The package kexec-tools is added to the LBG Build 2010 Activation Key

Configuration file 1


/etc/kdump.conf

added as a configuration file to Configuration Channel LBG Build 21062010

# kdump.conf

ext3 /dev/mapper/rootvg-crashlv
core_collector makedumpfile –c -d 20

The first line mounts the crashlv logical volume to enable the core dump to be written to the filesystem /var/crash

The second line discards pages that are not needed and vastly reduces the size of the resultant file.

Configuration file 2


The configuration file

/boot/grub/grub.conf

requires a parameter to be amended to the end of the kernel statement which reserves an area of memory for the new kernel to be booted from and not booting via the BIOS.

# grub.conf generated by anaconda
#
# Note that you do not have to rerun grub after making changes to this file
# NOTICE:  You have a /boot partition.  This means that
#          all kernel and initrd paths are relative to /boot/, eg.
#          root (hd0,0)
#          kernel /vmlinuz-version ro root=/dev/rootvg/rootlv
#          initrd /initrd-version.img
#boot=/dev/sda
default=0
timeout=5
splashimage=(hd0,0)/grub/splash.xpm.gz
hiddenmenu
title Red Hat Enterprise Linux Server (2.6.18-194.el5)
        root (hd0,0)
        kernel /vmlinuz-2.6.18-194.el5 ro root=/dev/rootvg/rootlv crashkernel=128M@16M
        initrd /initrd-2.6.18-194.el5.img

On reboot during installation the kdump kernel is created in /boot and will have the format

initrd<kernel version>kdump.img

Configuration file 3


Further to previous discussions on the point of kernel panic, I have added the following setting to /etc/sysctl.conf to be applied at boot time, and have uploaded this as a configuration file to Satellite Server.
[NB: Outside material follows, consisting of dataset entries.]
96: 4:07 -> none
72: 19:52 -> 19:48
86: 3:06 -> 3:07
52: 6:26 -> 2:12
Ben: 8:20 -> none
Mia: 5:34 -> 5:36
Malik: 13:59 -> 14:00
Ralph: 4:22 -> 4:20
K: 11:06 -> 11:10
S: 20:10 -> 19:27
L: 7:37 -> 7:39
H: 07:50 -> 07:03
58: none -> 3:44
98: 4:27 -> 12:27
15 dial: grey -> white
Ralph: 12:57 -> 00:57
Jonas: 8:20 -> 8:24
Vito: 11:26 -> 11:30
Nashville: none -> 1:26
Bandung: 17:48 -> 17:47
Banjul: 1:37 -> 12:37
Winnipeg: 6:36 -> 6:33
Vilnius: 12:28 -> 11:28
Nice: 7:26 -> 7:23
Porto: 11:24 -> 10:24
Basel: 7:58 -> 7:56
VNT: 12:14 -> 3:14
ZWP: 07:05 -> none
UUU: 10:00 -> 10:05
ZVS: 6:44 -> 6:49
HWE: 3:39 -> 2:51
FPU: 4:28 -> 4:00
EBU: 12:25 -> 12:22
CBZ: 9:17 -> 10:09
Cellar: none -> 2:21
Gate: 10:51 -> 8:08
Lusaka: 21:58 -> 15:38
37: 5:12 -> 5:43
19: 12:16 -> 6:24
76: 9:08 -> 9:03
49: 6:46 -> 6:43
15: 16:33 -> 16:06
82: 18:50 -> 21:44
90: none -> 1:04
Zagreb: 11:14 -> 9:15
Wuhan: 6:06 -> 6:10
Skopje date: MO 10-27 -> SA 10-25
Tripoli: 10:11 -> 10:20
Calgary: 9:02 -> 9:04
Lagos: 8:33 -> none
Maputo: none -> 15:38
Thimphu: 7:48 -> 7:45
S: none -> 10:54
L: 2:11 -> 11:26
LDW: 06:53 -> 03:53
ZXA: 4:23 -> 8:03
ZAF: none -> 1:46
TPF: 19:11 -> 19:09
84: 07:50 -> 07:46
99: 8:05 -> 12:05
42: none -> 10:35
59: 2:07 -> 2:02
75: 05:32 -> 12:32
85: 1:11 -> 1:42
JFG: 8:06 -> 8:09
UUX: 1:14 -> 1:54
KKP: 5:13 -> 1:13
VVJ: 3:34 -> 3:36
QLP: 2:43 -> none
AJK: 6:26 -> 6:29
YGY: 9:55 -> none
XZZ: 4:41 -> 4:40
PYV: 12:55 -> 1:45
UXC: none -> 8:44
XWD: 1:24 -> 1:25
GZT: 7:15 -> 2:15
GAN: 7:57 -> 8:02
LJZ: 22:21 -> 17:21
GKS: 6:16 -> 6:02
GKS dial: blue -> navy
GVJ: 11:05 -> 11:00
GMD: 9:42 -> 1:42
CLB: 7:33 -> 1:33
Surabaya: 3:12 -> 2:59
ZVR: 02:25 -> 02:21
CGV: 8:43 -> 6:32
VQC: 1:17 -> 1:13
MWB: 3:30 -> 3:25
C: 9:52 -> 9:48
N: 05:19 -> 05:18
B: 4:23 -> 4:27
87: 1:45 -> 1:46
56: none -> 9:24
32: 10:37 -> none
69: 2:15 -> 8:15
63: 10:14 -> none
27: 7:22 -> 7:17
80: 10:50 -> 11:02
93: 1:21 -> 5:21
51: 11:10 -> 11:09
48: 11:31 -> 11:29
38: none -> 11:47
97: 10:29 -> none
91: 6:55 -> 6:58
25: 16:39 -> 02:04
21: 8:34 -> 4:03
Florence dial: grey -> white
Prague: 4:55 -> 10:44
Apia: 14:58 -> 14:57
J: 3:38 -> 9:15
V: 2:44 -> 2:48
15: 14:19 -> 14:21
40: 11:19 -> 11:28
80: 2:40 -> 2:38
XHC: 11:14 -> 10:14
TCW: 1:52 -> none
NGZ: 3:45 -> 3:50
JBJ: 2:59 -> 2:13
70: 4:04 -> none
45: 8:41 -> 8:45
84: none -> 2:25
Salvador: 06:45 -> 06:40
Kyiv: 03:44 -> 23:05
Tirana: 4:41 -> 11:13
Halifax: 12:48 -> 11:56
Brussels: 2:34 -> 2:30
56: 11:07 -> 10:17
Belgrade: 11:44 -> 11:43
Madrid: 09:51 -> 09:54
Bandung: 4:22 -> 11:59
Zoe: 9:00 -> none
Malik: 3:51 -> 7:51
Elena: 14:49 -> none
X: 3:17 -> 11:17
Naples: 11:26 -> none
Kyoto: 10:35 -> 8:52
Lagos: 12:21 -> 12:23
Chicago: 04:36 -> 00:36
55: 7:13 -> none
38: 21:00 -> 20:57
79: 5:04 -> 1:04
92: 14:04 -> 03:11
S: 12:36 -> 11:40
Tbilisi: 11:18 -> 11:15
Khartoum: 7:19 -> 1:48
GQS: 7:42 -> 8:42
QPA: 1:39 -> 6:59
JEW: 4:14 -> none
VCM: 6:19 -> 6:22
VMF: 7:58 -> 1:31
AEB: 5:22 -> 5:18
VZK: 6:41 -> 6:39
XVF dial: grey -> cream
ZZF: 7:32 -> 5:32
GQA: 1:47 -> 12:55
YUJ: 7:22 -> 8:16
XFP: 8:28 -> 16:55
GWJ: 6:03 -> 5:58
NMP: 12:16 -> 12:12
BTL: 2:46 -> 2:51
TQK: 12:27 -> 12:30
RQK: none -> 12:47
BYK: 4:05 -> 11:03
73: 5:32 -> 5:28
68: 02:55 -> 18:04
We did discuss in relation core dump enablement.

# Amount of time (in seconds) kernel will wait before rebooting if it reaches a "kernel panic"
# Setting of zero (0) seconds will disable rebooting on kernel panic
# Defaut is 0
kernel.panic = 180

# Kernel oops occurs when kernel code makes an invalid access to memory
# If panic_on_oops=1, then kernel will panic, else if panic_on_oops=0, kernel will try to continue running.
# Default is 1
kernel.panic_on_oops = 0


Kickstart Post script


The filesystem where the vmcore file will be saved to in the event of a crash needs to be unmounted.  To handle this the logical volume is not added to the Partition details of the kickstart file but as commands to create it as part of the Post install script.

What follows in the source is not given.